Creating an Instance Group

The following steps show you how to create an instance group:

  1. Log into Oracle Linux Automation Manager with an administrator user account and navigate to the Instance Groups page.

  2. Click the Add button.

    A menu appears.

  3. Click the Add instance group option.

    The Create new instance group appears.

  4. In the Name field, enter a name for the instance group.
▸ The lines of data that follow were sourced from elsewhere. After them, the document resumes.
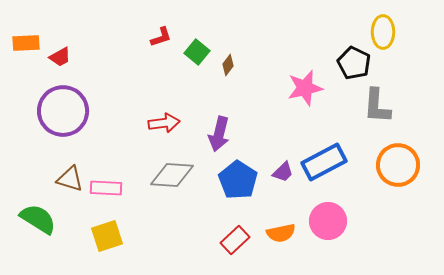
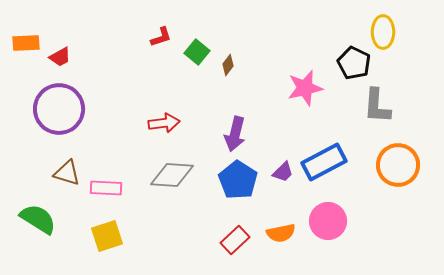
purple circle: moved 4 px left, 2 px up
purple arrow: moved 16 px right
brown triangle: moved 3 px left, 6 px up
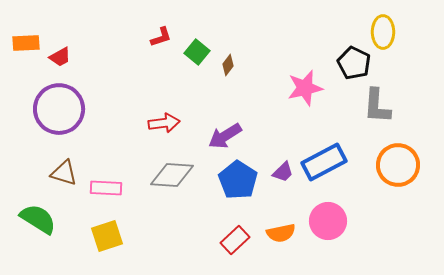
purple arrow: moved 10 px left, 2 px down; rotated 44 degrees clockwise
brown triangle: moved 3 px left
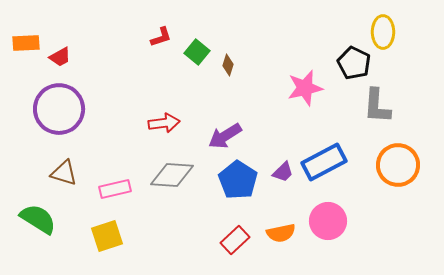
brown diamond: rotated 20 degrees counterclockwise
pink rectangle: moved 9 px right, 1 px down; rotated 16 degrees counterclockwise
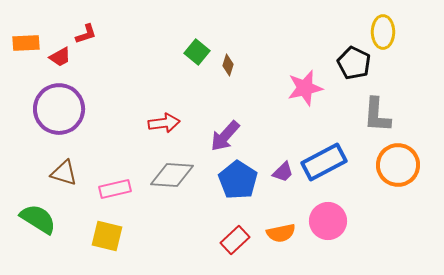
red L-shape: moved 75 px left, 3 px up
gray L-shape: moved 9 px down
purple arrow: rotated 16 degrees counterclockwise
yellow square: rotated 32 degrees clockwise
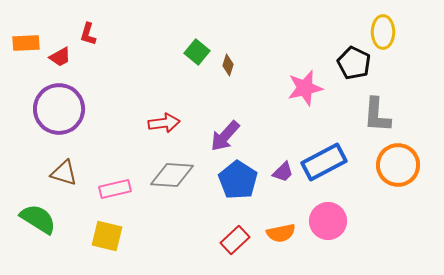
red L-shape: moved 2 px right; rotated 125 degrees clockwise
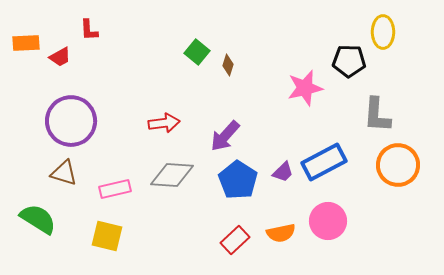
red L-shape: moved 1 px right, 4 px up; rotated 20 degrees counterclockwise
black pentagon: moved 5 px left, 2 px up; rotated 24 degrees counterclockwise
purple circle: moved 12 px right, 12 px down
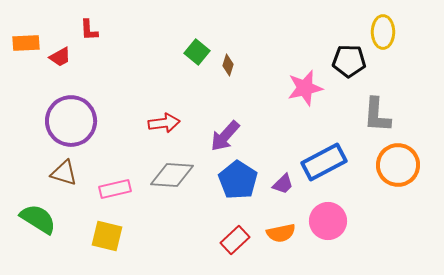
purple trapezoid: moved 12 px down
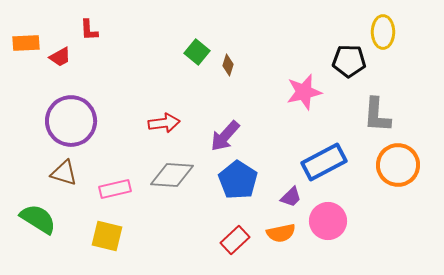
pink star: moved 1 px left, 4 px down
purple trapezoid: moved 8 px right, 13 px down
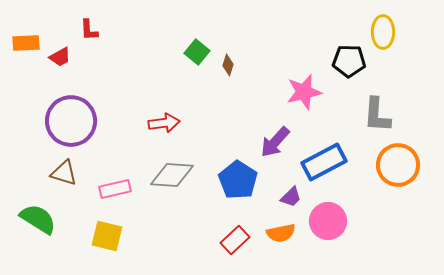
purple arrow: moved 50 px right, 6 px down
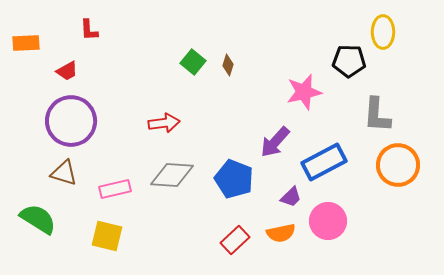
green square: moved 4 px left, 10 px down
red trapezoid: moved 7 px right, 14 px down
blue pentagon: moved 4 px left, 1 px up; rotated 12 degrees counterclockwise
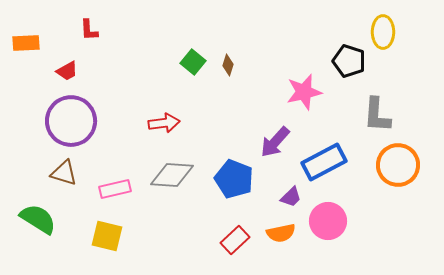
black pentagon: rotated 16 degrees clockwise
For example, NodesForDataCentre1.

  5. Optionally, enter integers into the Policy instance minimum and Policy instance percentage field.

    Note:

    The policy instance fields are defined as follows:

    • Policy instance minimum:

      This is the minimum number of instances to be automatically assigned to the group when new provisioned instances come online.

    • Policy instance percentage:

      Minimum percentage of all instances to be automatically assigned to this group when new provisioned instances come online

  6. Click Save.

    The newly created instance group is displayed in a tabbed view with the Details tab active.

  7. Click the Instances tab to switch to the Instances tab.

    The node instances associated with the group are displayed in a table.

  8. To associate more node instances with the group, click the Associate button.

    The Select Instances dialog appears displaying available node instances.

  9. Select the check boxes next to the nodes you want to associate with the group instance.

    Click Save.

    The Instances page is displayed and the nodes you selected appear in the list on the page.